What to do: The listing below must be returned in full and unchanged, without the images it carries.

Records shown:
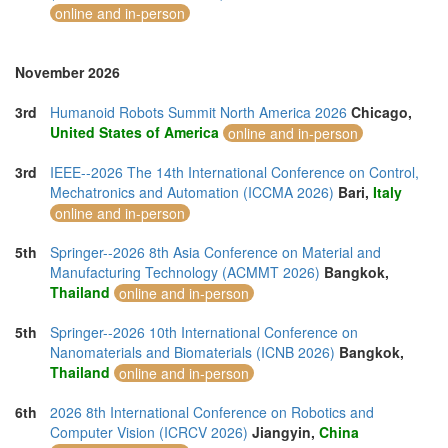
online and in-person
November 2026
3rd
Humanoid Robots Summit North America 2026
Chicago,
United States of America
online and in-person
3rd
IEEE--2026 The 14th International Conference on Control,
Mechatronics and Automation (ICCMA 2026)
Bari,
Italy
online and in-person
5th
Springer--2026 8th Asia Conference on Material and
Manufacturing Technology (ACMMT 2026)
Bangkok,
Thailand
online and in-person
5th
Springer--2026 10th International Conference on
Nanomaterials and Biomaterials (ICNB 2026)
Bangkok,
Thailand
online and in-person
6th
2026 8th International Conference on Robotics and
Computer Vision (ICRCV 2026)
Jiangyin,
China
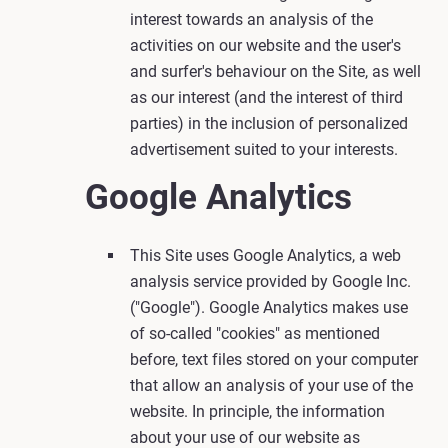
interest towards an analysis of the
activities on our website and the user's
and surfer's behaviour on the Site, as well
as our interest (and the interest of third
parties) in the inclusion of personalized
advertisement suited to your interests.
Google Analytics
This Site uses Google Analytics, a web
analysis service provided by Google Inc.
("Google"). Google Analytics makes use
of so-called "cookies" as mentioned
before, text files stored on your computer
that allow an analysis of your use of the
website. In principle, the information
about your use of our website as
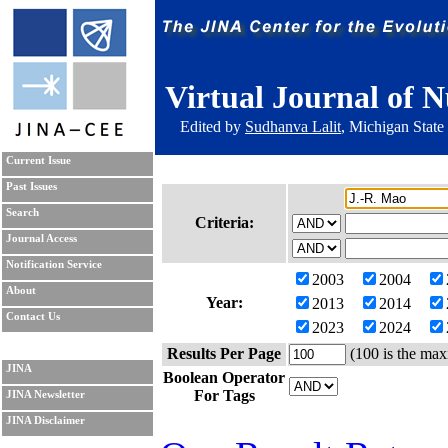
Virtual Journal of N
Edited by
Sudhanva Lalit
, Michigan State
Current Issue
Past Issues
Search
Criteria:
Journal Access
Notification Service
2003
2004
About
Year:
2013
2014
Contact Us
2023
2024
Results Per Page
(100 is the max
JINA
Boolean Operator
For Tags
JINA Newsletter
JINA Disclaimer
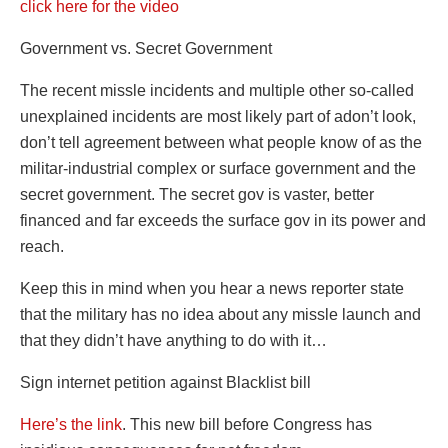
click here for the video
Government vs. Secret Government
The recent missle incidents and multiple other so-called
unexplained incidents are most likely part of adon’t look,
don’t tell agreement between what people know of as the
militar-industrial complex or surface government and the
secret government. The secret gov is vaster, better
financed and far exceeds the surface gov in its power and
reach.
Keep this in mind when you hear a news reporter state
that the military has no idea about any missle launch and
that they didn’t have anything to do with it…
Sign internet petition against Blacklist bill
Here’s the link
. This new bill before Congress has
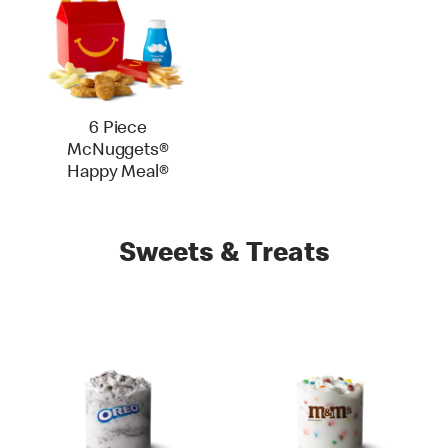
6 Piece
McNuggets®
Happy Meal®
Sweets & Treats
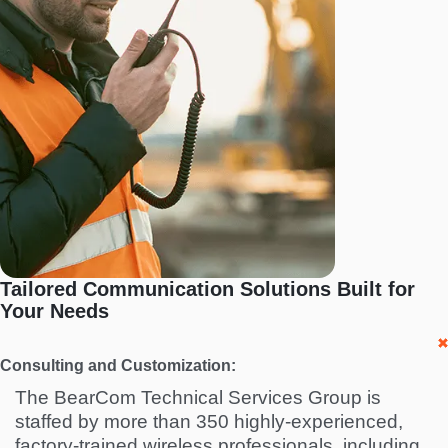
Tailored Communication Solutions Built for
Your Needs
Consulting and Customization:
The BearCom Technical Services Group is
staffed by more than 350 highly-experienced,
factory-trained wireless professionals, including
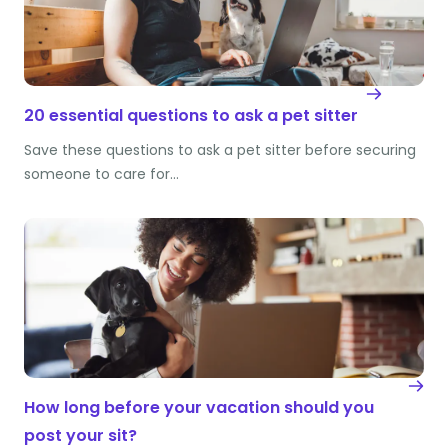
20 essential questions to ask a pet sitter
Save these questions to ask a pet sitter before securing
someone to care for…
How long before your vacation should you
post your sit?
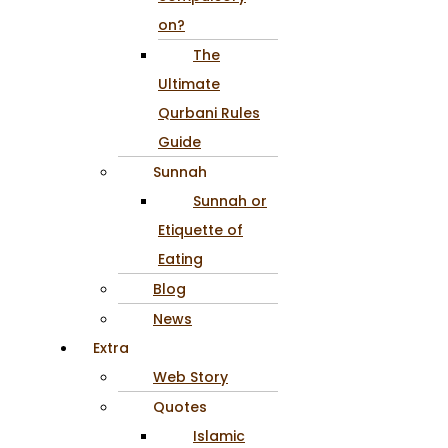
on?
The
Ultimate
Qurbani Rules
Guide
Sunnah
Sunnah or
Etiquette of
Eating
Blog
News
Extra
Web Story
Quotes
Islamic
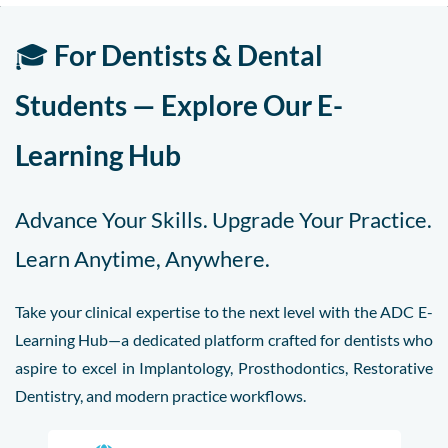
🎓
For Dentists & Dental
Students — Explore Our E-
Learning Hub
Advance Your Skills. Upgrade Your Practice.
Learn Anytime, Anywhere.
Take your clinical expertise to the next level with the ADC E-
Learning Hub—a dedicated platform crafted for dentists who
aspire to excel in Implantology, Prosthodontics, Restorative
Dentistry, and modern practice workflows.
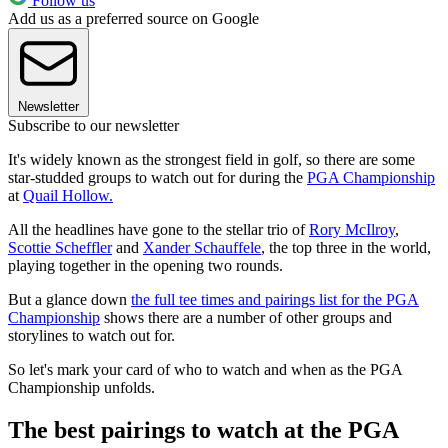
Follow us
Add us as a preferred source on Google
Newsletter
Subscribe to our newsletter
It's widely known as the strongest field in golf, so there are some
star-studded groups to watch out for during the
PGA Championship
at
Quail Hollow.
All the headlines have gone to the stellar trio of
Rory McIlroy
,
Scottie Scheffler
and
Xander Schauffele
, the top three in the world,
playing together in the opening two rounds.
But a glance down
the full tee times and pairings list for the PGA
Championship
shows there are a number of other groups and
storylines to watch out for.
So let's mark your card of who to watch and when as the PGA
Championship unfolds.
The best pairings to watch at the PGA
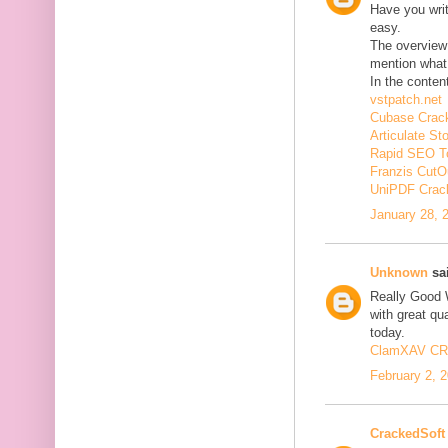
Have you wri
easy.
The overview 
mention what 
In the conten
vstpatch.net
Cubase Crac
Articulate St
Rapid SEO T
Franzis CutO
UniPDF Crac
January 28, 
Unknown
sai
Really Good 
with great qua
today.
ClamXAV C
February 2, 
CrackedSoft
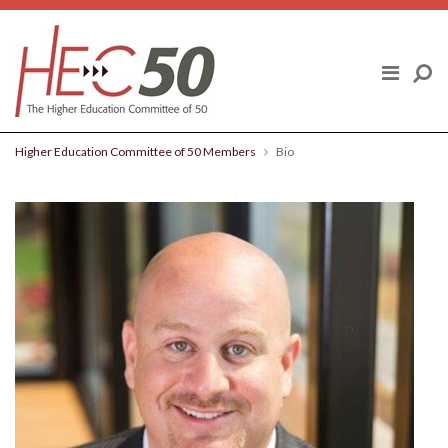
Skip to content
ABOUT US
FINAL REPORT
Higher Education Committee of 50 Members
Bio
HIGHER EDUCATION COMMITTEE OF
50 MEMBERS
POLICY TOPICS
BLOG
NEWS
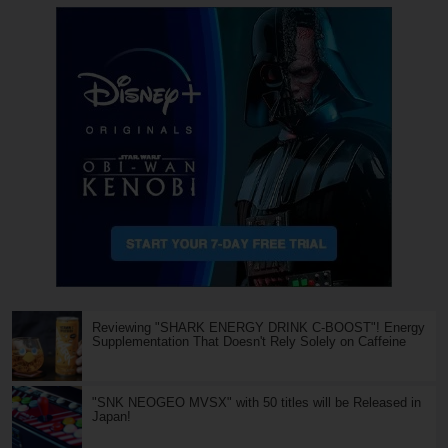
Reviewing "SHARK ENERGY DRINK C-BOOST"! Energy
Supplementation That Doesn't Rely Solely on Caffeine
"SNK NEOGEO MVSX" with 50 titles will be Released in
Japan!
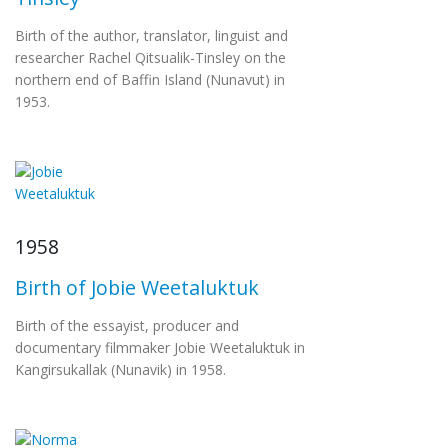
Birth of the author, translator, linguist and
researcher Rachel Qitsualik-Tinsley on the
northern end of Baffin Island (Nunavut) in
1953.
1958
Birth of Jobie Weetaluktuk
Birth of the essayist, producer and
documentary filmmaker Jobie Weetaluktuk in
Kangirsukallak (Nunavik) in 1958.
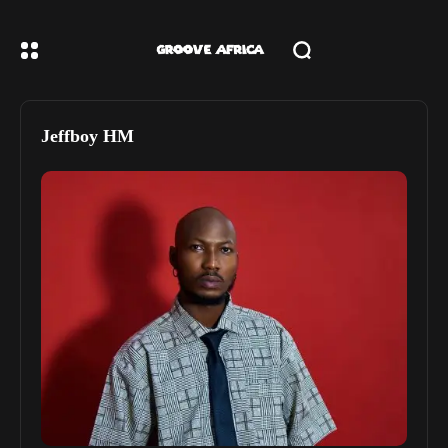
Jeffboy HM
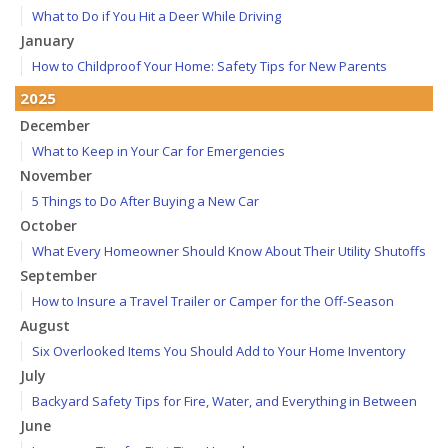
What to Do if You Hit a Deer While Driving
January
How to Childproof Your Home: Safety Tips for New Parents
2025
December
What to Keep in Your Car for Emergencies
November
5 Things to Do After Buying a New Car
October
What Every Homeowner Should Know About Their Utility Shutoffs
September
How to Insure a Travel Trailer or Camper for the Off-Season
August
Six Overlooked Items You Should Add to Your Home Inventory
July
Backyard Safety Tips for Fire, Water, and Everything in Between
June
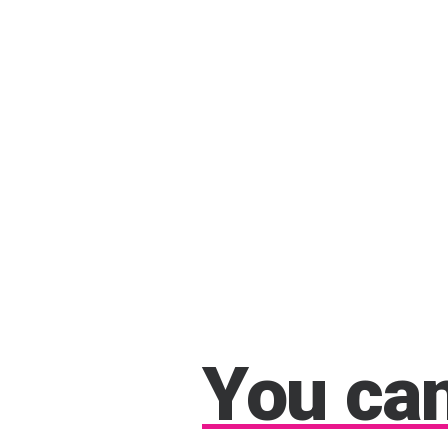
You
ca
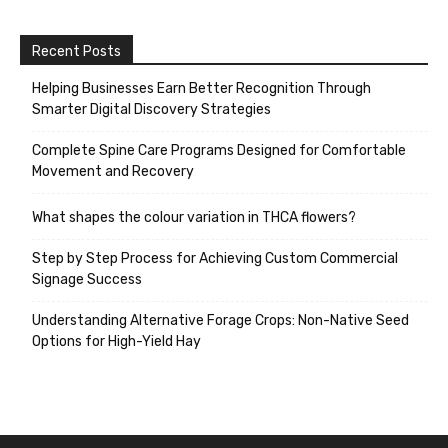
Recent Posts
Helping Businesses Earn Better Recognition Through
Smarter Digital Discovery Strategies
Complete Spine Care Programs Designed for Comfortable
Movement and Recovery
What shapes the colour variation in THCA flowers?
Step by Step Process for Achieving Custom Commercial
Signage Success
Understanding Alternative Forage Crops: Non-Native Seed
Options for High-Yield Hay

The answer:
online and in-person
November 2026
3rd
Humanoid Robots Summit North America 2026
Chicago,
United States of America
online and in-person
3rd
IEEE--2026 The 14th International Conference on Control,
Mechatronics and Automation (ICCMA 2026)
Bari,
Italy
online and in-person
5th
Springer--2026 8th Asia Conference on Material and
Manufacturing Technology (ACMMT 2026)
Bangkok,
Thailand
online and in-person
5th
Springer--2026 10th International Conference on
Nanomaterials and Biomaterials (ICNB 2026)
Bangkok,
Thailand
online and in-person
6th
2026 8th International Conference on Robotics and
Computer Vision (ICRCV 2026)
Jiangyin,
China
interest towards an analysis of the
activities on our website and the user's
and surfer's behaviour on the Site, as well
as our interest (and the interest of third
parties) in the inclusion of personalized
advertisement suited to your interests.
Google Analytics
This Site uses Google Analytics, a web
analysis service provided by Google Inc.
("Google"). Google Analytics makes use
of so-called "cookies" as mentioned
before, text files stored on your computer
that allow an analysis of your use of the
website. In principle, the information
about your use of our website as
Virtual Journal of N
Edited by
Sudhanva Lalit
, Michigan State
Current Issue
Past Issues
Search
Criteria:
Journal Access
Notification Service
2003
2004
About
Year:
2013
2014
Contact Us
2023
2024
Results Per Page
(100 is the max
JINA
Boolean Operator
For Tags
JINA Newsletter
JINA Disclaimer
click here for the video
Government vs. Secret Government
The recent missle incidents and multiple other so-called
unexplained incidents are most likely part of adon’t look,
don’t tell agreement between what people know of as the
militar-industrial complex or surface government and the
secret government. The secret gov is vaster, better
financed and far exceeds the surface gov in its power and
reach.
Keep this in mind when you hear a news reporter state
that the military has no idea about any missle launch and
that they didn’t have anything to do with it…
Sign internet petition against Blacklist bill
Here’s the link
. This new bill before Congress has
6 Piece
McNuggets®
Happy Meal®
Sweets & Treats
Tailored Communication Solutions Built for
Your Needs
Consulting and Customization:
The BearCom Technical Services Group is
staffed by more than 350 highly-experienced,
factory-trained wireless professionals, including
20 essential questions to ask a pet sitter
Save these questions to ask a pet sitter before securing
someone to care for…
How long before your vacation should you
post your sit?
on?
The
Ultimate
Qurbani Rules
Guide
Sunnah
Sunnah or
Etiquette of
Eating
Blog
News
Extra
Web Story
Quotes
Islamic
🎓
For Dentists & Dental
Students — Explore Our E-
Learning Hub
Advance Your Skills. Upgrade Your Practice.
Learn Anytime, Anywhere.
Take your clinical expertise to the next level with the ADC E-
Learning Hub—a dedicated platform crafted for dentists who
aspire to excel in Implantology, Prosthodontics, Restorative
Dentistry, and modern practice workflows.
Follow us
Add us as a preferred source on Google
Newsletter
Subscribe to our newsletter
It's widely known as the strongest field in golf, so there are some
star-studded groups to watch out for during the
PGA Championship
at
Quail Hollow.
All the headlines have gone to the stellar trio of
Rory McIlroy
,
Scottie Scheffler
and
Xander Schauffele
, the top three in the world,
playing together in the opening two rounds.
But a glance down
the full tee times and pairings list for the PGA
Championship
shows there are a number of other groups and
storylines to watch out for.
So let's mark your card of who to watch and when as the PGA
Championship unfolds.
The best pairings to watch at the PGA
Have you wri
easy.
The overview 
mention what 
In the conten
vstpatch.net
Cubase Crac
Articulate St
Rapid SEO T
Franzis CutO
UniPDF Crac
January 28, 
Unknown
sai
Really Good 
with great qua
today.
ClamXAV C
February 2, 
CrackedSoft
Skip to content
ABOUT US
FINAL REPORT
Higher Education Committee of 50 Members
Bio
HIGHER EDUCATION COMMITTEE OF
50 MEMBERS
POLICY TOPICS
BLOG
NEWS
Reviewing "SHARK ENERGY DRINK C-BOOST"! Energy
Supplementation That Doesn't Rely Solely on Caffeine
"SNK NEOGEO MVSX" with 50 titles will be Released in
Japan!
Birth of the author, translator, linguist and
researcher Rachel Qitsualik-Tinsley on the
northern end of Baffin Island (Nunavut) in
1953.
1958
Birth of Jobie Weetaluktuk
Birth of the essayist, producer and
documentary filmmaker Jobie Weetaluktuk in
Kangirsukallak (Nunavik) in 1958.
Jeffboy HM
What to Do if You Hit a Deer While Driving
January
How to Childproof Your Home: Safety Tips for New Parents
2025
December
What to Keep in Your Car for Emergencies
November
5 Things to Do After Buying a New Car
October
What Every Homeowner Should Know About Their Utility Shutoffs
September
How to Insure a Travel Trailer or Camper for the Off-Season
August
Six Overlooked Items You Should Add to Your Home Inventory
July
Backyard Safety Tips for Fire, Water, and Everything in Between
June
You
ca
Recent Posts
Helping Businesses Earn Better Recognition Through
Smarter Digital Discovery Strategies
Complete Spine Care Programs Designed for Comfortable
Movement and Recovery
What shapes the colour variation in THCA flowers?
Step by Step Process for Achieving Custom Commercial
Signage Success
Understanding Alternative Forage Crops: Non-Native Seed
Options for High-Yield Hay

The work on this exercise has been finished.